Je la regardai, une chaleur lente se répandant de ma poitrine à ma gorge. Les lettres étaient nettes, élégantes. Le rouge à lèvres était sa teinte préférée. Je le savais parce que je l’avais trouvé une fois étalé sur une douille. Elle avait laissé ça sur mon oreiller, il y a des mois. Je jetai un coup d’œil autour de la pièce, mon pouls régulier mais maintenant aigu, chaque sens en alerte.
Elle est ici. Dans le chaos. Dans la foule. Je pliai soigneusement la serviette et la glissai dans la poche de mon manteau comme si elle signifiait quelque chose, parce que c’était le cas. Ce message n’était pas juste une taquinerie. C’était un avertissement. Une provocation. Une confession. Pour qu’elle soit arrivée ici avant moi… soit elle avait accès à mes caméras, soit pire, elle avait les siennes. Cette pensée s’installa inconfortablement dans mon ventre. Elle regarde toujours. Tout. Chaque mouvement. Chaque faille dans mon armure. Mon regard balaya à nouveau le club, mais rien ne semblait anormal. Juste le personnel du bar nettoyant les tables collantes. Les danseurs glissant en coulisses. La foule se remettant lentement, la musique retrouvant son rythme. L’illusion de la normalité se reconstituant, brique par brique. Mais alors... là. Un mouvement à la périphérie de ma vision. Près de la porte latérale, juste au-delà du couloir et du panneau de sortie clignotant comme une étoile mourante. Cachée dans l’ombre du rideau de velours. Une silhouette. Petite. Capuchonnée. Des vêtements noirs qui épousaient ses courbes comme un secret. Elle se tenait parfaitement immobile... en train de regarder. Me regardant. Mon souffle se coupa, pas de peur, pas de surprise. Quelque chose de plus lourd. Un fil tendu entre nous. Même à distance, je savais. La façon dont elle se tenait. Détendue, illisible, délibérée. La façon dont elle inclinait légèrement la tête, comme si elle savait déjà ce que je pensais. Des yeux verts. À peine visibles sous l’ombre de sa capuche. Mais brûlants. Vivants. Nos regards se croisèrent. Juste une seconde et puis, elle se retourna. Glissa par la porte latérale comme de la fumée. Partie.

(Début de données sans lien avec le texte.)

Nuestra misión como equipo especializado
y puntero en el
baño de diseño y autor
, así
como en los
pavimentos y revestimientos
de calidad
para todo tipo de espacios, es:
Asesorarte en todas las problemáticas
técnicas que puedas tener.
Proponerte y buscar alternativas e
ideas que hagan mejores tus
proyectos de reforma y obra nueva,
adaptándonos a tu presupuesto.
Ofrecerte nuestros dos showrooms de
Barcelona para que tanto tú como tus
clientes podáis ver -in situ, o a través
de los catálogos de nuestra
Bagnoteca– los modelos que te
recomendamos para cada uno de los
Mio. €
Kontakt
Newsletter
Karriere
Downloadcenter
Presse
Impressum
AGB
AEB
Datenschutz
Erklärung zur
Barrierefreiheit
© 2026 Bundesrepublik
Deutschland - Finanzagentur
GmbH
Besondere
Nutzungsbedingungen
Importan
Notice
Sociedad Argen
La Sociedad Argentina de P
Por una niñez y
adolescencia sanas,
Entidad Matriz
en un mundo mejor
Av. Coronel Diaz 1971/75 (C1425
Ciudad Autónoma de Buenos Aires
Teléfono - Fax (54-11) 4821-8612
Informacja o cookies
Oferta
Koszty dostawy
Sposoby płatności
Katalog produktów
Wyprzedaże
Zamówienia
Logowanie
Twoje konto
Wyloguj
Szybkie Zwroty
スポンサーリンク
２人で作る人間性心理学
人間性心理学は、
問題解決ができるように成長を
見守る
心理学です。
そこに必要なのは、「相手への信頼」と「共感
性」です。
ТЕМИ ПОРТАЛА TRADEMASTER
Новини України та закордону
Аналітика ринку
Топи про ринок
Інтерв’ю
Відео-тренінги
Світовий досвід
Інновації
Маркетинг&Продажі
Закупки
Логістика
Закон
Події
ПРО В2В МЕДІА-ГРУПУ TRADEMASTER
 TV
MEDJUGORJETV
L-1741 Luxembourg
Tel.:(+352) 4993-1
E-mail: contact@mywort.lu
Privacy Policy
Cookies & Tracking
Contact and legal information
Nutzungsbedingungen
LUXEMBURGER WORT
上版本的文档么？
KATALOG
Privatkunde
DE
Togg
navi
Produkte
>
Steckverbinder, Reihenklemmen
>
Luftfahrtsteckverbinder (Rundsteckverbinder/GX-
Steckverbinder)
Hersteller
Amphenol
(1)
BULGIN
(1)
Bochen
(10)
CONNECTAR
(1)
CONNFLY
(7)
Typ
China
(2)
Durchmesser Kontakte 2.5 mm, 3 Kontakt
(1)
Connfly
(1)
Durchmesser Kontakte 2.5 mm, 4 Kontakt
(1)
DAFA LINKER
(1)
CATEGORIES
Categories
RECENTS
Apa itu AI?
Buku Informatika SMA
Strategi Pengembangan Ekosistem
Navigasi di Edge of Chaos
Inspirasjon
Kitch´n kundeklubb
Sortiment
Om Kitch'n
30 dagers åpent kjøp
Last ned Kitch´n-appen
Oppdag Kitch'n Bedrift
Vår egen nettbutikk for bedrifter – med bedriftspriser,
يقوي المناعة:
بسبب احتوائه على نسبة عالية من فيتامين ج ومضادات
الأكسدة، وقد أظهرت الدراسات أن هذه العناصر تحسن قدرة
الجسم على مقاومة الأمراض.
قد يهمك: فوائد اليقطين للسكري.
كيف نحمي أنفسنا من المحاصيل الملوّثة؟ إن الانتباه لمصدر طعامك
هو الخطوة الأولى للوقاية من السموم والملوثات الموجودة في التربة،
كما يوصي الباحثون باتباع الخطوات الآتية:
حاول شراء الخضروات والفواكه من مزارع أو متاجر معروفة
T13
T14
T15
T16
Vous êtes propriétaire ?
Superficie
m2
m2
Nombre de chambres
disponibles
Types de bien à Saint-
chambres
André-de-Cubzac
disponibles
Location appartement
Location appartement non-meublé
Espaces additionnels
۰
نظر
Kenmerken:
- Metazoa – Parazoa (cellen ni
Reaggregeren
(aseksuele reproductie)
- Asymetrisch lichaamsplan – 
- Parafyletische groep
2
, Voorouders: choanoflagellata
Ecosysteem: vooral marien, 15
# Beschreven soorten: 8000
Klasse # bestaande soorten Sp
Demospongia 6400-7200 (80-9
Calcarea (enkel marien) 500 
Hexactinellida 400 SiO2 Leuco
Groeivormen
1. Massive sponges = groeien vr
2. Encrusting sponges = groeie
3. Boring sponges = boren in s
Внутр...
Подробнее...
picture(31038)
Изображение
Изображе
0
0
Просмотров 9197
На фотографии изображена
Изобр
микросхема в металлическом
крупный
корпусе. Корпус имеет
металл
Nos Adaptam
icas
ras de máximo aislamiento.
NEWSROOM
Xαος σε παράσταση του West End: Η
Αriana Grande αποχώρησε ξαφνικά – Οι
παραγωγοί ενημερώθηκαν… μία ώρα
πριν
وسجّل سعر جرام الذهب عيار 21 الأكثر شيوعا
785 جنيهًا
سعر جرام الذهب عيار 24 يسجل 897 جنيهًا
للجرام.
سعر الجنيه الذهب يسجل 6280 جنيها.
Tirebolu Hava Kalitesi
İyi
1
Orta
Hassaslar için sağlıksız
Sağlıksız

« Merde. » Je bougeais avant de m’en rendre compte. Je poussai à travers la foule, ignorant la voix de Liam qui crépitait dans mon oreillette, ignorant les appels des danseurs et du personnel surpris alors que je me précipitais vers la sortie et dans la ruelle derrière le club. Le froid frappa comme une gifle, vif et impitoyable. La ruelle était vide. Une seule benne à ordures. Une traînée de fumée de cigarette persistante. Pas de pas. Pas d’écho. Juste le silence. Elle avait encore disparu. Je restai là un long moment, respirant le calme, laissant la fureur ramper sous ma peau comme des fourmis de feu. À chaque fois, elle s’approchait assez pour me frôler, puis disparaissait avant que je puisse même l’atteindre. Elle me taquinait. Me défiait. Laissant des miettes et me regardant les suivre et je les suivais. Je sortis à nouveau la serviette de la poche de mon manteau, la lissant avec un pouce.
« Tu faiblis, chéri. »
Non. Je ne faiblis pas. Je m’aiguise parce que maintenant je savais. Elle n’était plus une simple fantaisie abstraite. Elle était réelle. Elle avait les yeux sur mes opérations, sur mon club, sur moi et elle était ici. Dans ma ville. Dans mon monde. À ma portée.